Aterrorizados, amordazados, atados, heridos, torturados, en el límite de sus fuerzas, debe haber sido fácil para Álvaro Corvalán hacer y deshacer con sus víctimas, sentirse todopoderoso, con su arma en la cintura, su puñal en su funda y una hueste de asesinos a sus órdenes prestos a cumplir la hazaña de masacrar a hombre mujeres y niños en sus cuarteles secretos, a salvo de las más mínimas consideraciones humanas que cualquier soldado de honor debe tener.
Corvalán y sus camaradas de armas se ensañaron con personas indefensas. No se enfrentaron como en sus delirios con combatientes en igualdad de condiciones. Lo suyo era el secuestro al amparo de la noche, cubiertos por la policía que cerraba lugares y aseguraba calles.

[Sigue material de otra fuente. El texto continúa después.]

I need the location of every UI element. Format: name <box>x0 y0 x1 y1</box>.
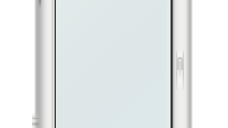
button[interactable]: Window photo <box>0 0 228 128</box>
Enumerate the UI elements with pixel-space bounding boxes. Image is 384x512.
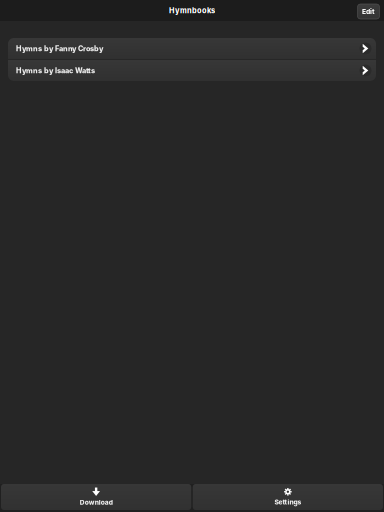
staticText: Hymnbooks [169, 6, 215, 15]
staticText: Settings [274, 498, 301, 506]
button[interactable]: Download [1, 484, 191, 510]
staticText: Edit [362, 8, 375, 16]
staticText: Download [80, 498, 113, 506]
button[interactable]: Edit [358, 4, 380, 19]
staticText: Hymns by Fanny Crosby [16, 44, 103, 53]
staticText: Hymns by Isaac Watts [16, 66, 95, 75]
button[interactable]: Hymns by Fanny Crosby [8, 38, 376, 59]
button[interactable]: Hymns by Isaac Watts [8, 60, 376, 81]
button[interactable]: Settings [193, 484, 383, 510]
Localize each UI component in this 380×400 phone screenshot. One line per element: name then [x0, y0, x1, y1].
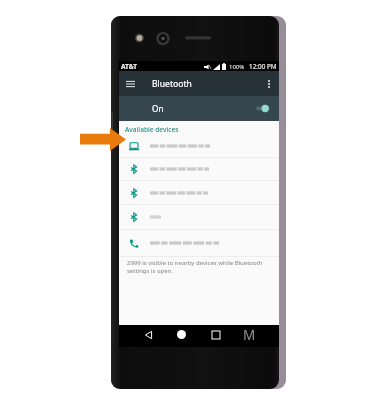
button[interactable]: Home [174, 327, 189, 342]
staticText: AT&T [121, 62, 138, 71]
button[interactable] [119, 158, 279, 181]
button[interactable]: Recent apps [208, 327, 223, 342]
staticText: Available devices [125, 125, 179, 134]
button[interactable] [119, 205, 279, 230]
staticText: Bluetooth [152, 78, 192, 90]
button[interactable]: Back [141, 327, 156, 342]
staticText: M [243, 326, 256, 341]
button[interactable]: Navigation menu [123, 77, 137, 91]
staticText: On [152, 103, 164, 114]
staticText: Z999 is visible to nearby devices while … [127, 259, 265, 275]
button[interactable]: On [119, 96, 279, 121]
staticText: 100% [229, 63, 245, 71]
staticText: 12:00 PM [249, 62, 277, 71]
button[interactable] [119, 230, 279, 257]
button[interactable] [119, 134, 279, 158]
button[interactable]: Menu [242, 326, 257, 341]
button[interactable]: More options [262, 77, 275, 90]
button[interactable] [119, 181, 279, 205]
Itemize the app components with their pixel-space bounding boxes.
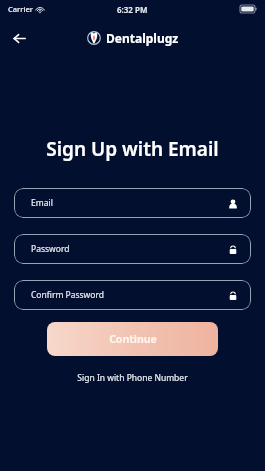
button[interactable]: Password [14, 234, 251, 264]
staticText: Password [31, 243, 70, 255]
staticText: Sign In with Phone Number [77, 372, 188, 384]
button[interactable]: Sign In with Phone Number [0, 372, 265, 384]
staticText: Sign Up with Email [0, 136, 265, 162]
staticText: Continue [109, 332, 157, 346]
button[interactable]: Confirm Password [14, 280, 251, 310]
staticText: 6:32 PM [117, 4, 148, 15]
staticText: Carrier [8, 4, 33, 14]
staticText: Confirm Password [31, 289, 104, 301]
button[interactable]: Back [4, 23, 34, 53]
button[interactable]: Continue [47, 322, 218, 356]
staticText: Dentalplugz [106, 30, 179, 46]
button[interactable]: Email [14, 188, 251, 218]
staticText: Email [31, 197, 53, 209]
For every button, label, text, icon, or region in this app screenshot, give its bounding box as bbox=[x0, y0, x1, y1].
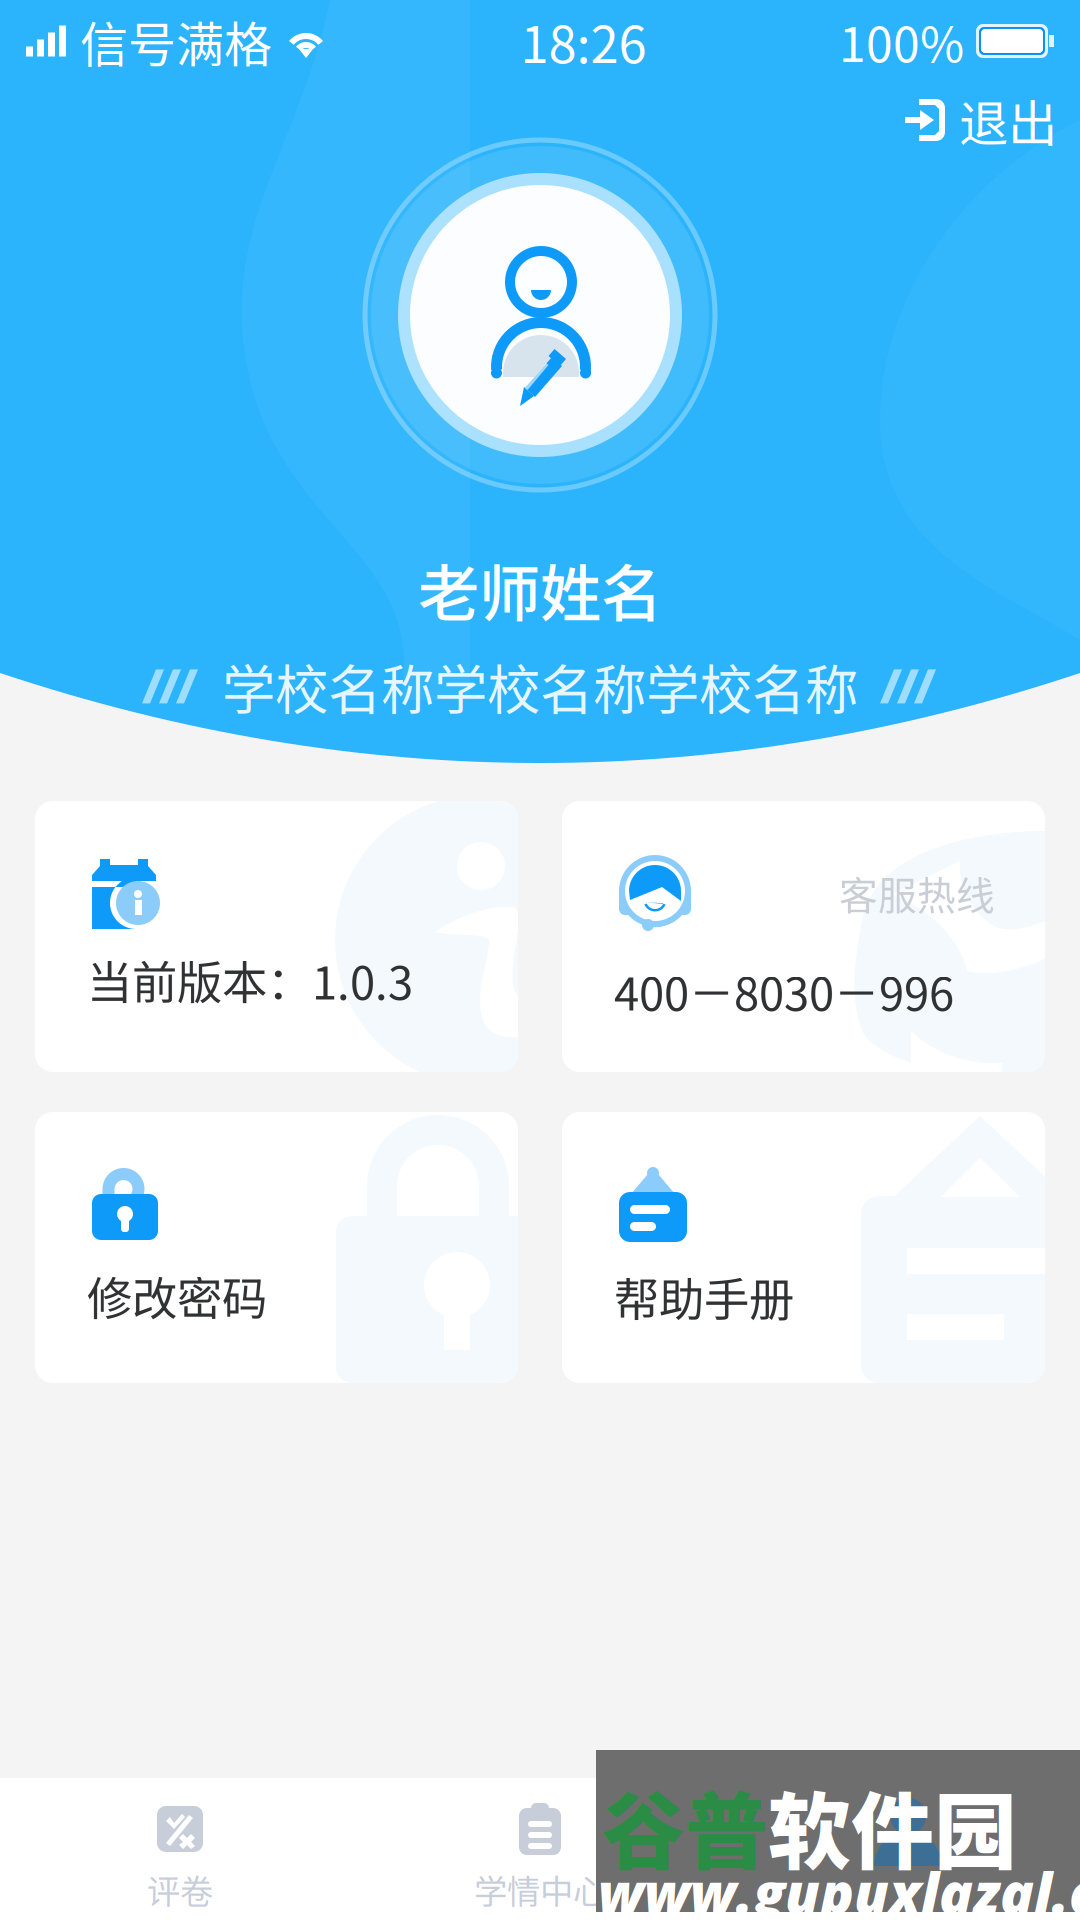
button[interactable]: 评卷 bbox=[0, 1778, 360, 1920]
staticText: 评卷 bbox=[147, 1865, 213, 1913]
staticText: 帮助手册 bbox=[614, 1264, 794, 1330]
staticText: 100% bbox=[839, 6, 964, 76]
button[interactable]: 我的 bbox=[720, 1778, 1080, 1920]
button[interactable]: 修改密码 bbox=[35, 1112, 518, 1383]
staticText: 客服热线 bbox=[839, 865, 995, 921]
staticText: 我的 bbox=[867, 1865, 933, 1913]
button[interactable]: 退出 bbox=[887, 76, 1080, 164]
button[interactable]: 学情中心 bbox=[360, 1778, 720, 1920]
staticText: 18:26 bbox=[520, 4, 646, 78]
staticText: 谷普 bbox=[602, 1766, 768, 1886]
staticText: 信号满格 bbox=[80, 6, 272, 76]
staticText: 400－8030－996 bbox=[614, 958, 954, 1024]
button[interactable]: 当前版本：1.0.3 bbox=[35, 801, 518, 1072]
staticText: 退出 bbox=[959, 84, 1057, 156]
button[interactable]: 帮助手册 bbox=[562, 1112, 1045, 1383]
button[interactable]: 客服热线 bbox=[562, 801, 1045, 1072]
staticText: 学情中心 bbox=[474, 1865, 606, 1913]
staticText: 软件园 bbox=[768, 1766, 1017, 1886]
staticText: 老师姓名 bbox=[418, 545, 662, 634]
staticText: 修改密码 bbox=[87, 1263, 267, 1329]
staticText: www.gupuxlazal.com bbox=[598, 1854, 1080, 1920]
staticText: 学校名称学校名称学校名称 bbox=[222, 648, 858, 725]
staticText: 当前版本：1.0.3 bbox=[87, 947, 413, 1013]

Todas acciones más propias de criminales, mafiosos y salvajes de las peores bandas de gánsteres que se hayan conocido, para luego posar como verdaderos héroes ante sus tropas de malhechores.
De nada sirve la hombría y el decoro que tanto destacan los himnos, las historias y leyendas. Un Ejército que solo tiene bajas enemigas entre sus connacionales, aquellos que por el misterio de las leyes y disposiciones, está llamado a proteger, no tiene mucho de qué enorgullecerse. Una institución que creó, crió, prohijó y formó a criminales como Corvalán, debería revisar su rol en la historia.
Un soldado es ante todo un hombre de honor.
Salvo honrosas excepciones históricas quienes han dirigido el Ejército han sido representantes de la oligarquía chilena, que desde siempre ha despreciado todo lo que huela a pobre, indio, mujer o maricón.
Y no ha vacilado en apuntar sus fusiles en contra de quienes han osado defender sus derechos y condición.
El cacareado Ejército jamás vencido no ha triunfado sino sobre hombres y mujeres armados solo con sus consignas y reclamos. Ante un adversario real, jamás ha cruzado armas.
Es en esa mística trastocada en la que se pueden formar oficiales de la talla de Corvalán, ese que se enorgullece de sus hazañas que no fueron sino terribles y abominables crímenes.
Hoy solloza porque se encuentra en una prisión de verdad donde ser agalludo tiene otro costo que el propio de gritonear y aletear en la seguridad de ese hotel cinco estrellas en donde los acunaba la condescendencia y cobardía de la Concertación.
No sale al patio, acusa agresiones verbales, ofensas, palabras sucias. Al héroe se le gastaron las pilas. Quedó sin la protección salvadora de la jauría. Un cuervo solitario, mojado, adherido a su mierda, conociendo el olor de su poca hombría y de su cobardía.